■ What the task asks
Copy every record exactly as it stands. Leave the pictures out.

[[ Source records open ]]

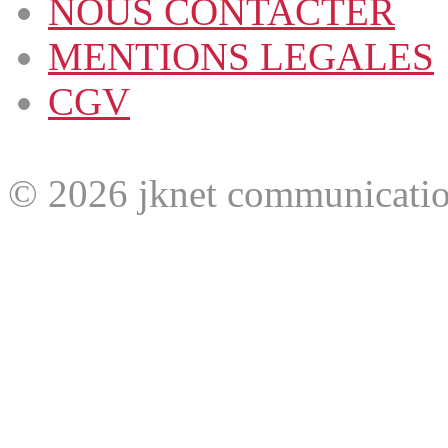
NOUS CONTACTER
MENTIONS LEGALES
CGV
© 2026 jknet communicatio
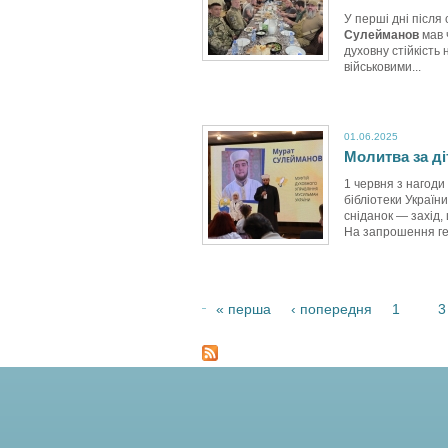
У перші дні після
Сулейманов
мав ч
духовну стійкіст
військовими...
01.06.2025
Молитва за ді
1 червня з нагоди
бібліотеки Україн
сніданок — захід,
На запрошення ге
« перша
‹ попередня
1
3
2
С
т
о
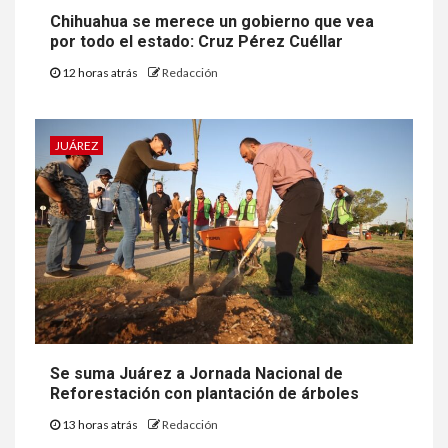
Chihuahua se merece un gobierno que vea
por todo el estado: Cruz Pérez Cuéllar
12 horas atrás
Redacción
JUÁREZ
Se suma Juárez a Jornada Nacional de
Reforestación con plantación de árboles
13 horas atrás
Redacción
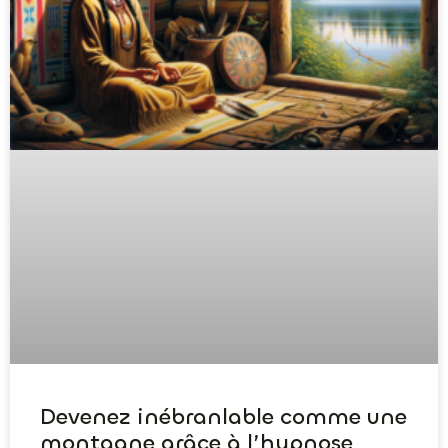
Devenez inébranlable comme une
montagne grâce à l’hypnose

[[ Source records closed ]]

■ Output for this task
NOUS CONTACTER
MENTIONS LEGALES
CGV
© 2026 jknet communicatio
У перші дні після
Сулейманов
мав ч
духовну стійкіст
військовими...
01.06.2025
Молитва за ді
1 червня з нагоди
бібліотеки Україн
сніданок — захід,
На запрошення ге
« перша
‹ попередня
1
3
2
С
т
о
Chihuahua se merece un gobierno que vea
por todo el estado: Cruz Pérez Cuéllar
12 horas atrás
Redacción
JUÁREZ
Se suma Juárez a Jornada Nacional de
Reforestación con plantación de árboles
13 horas atrás
Redacción
Devenez inébranlable comme une
montagne grâce à l’hypnose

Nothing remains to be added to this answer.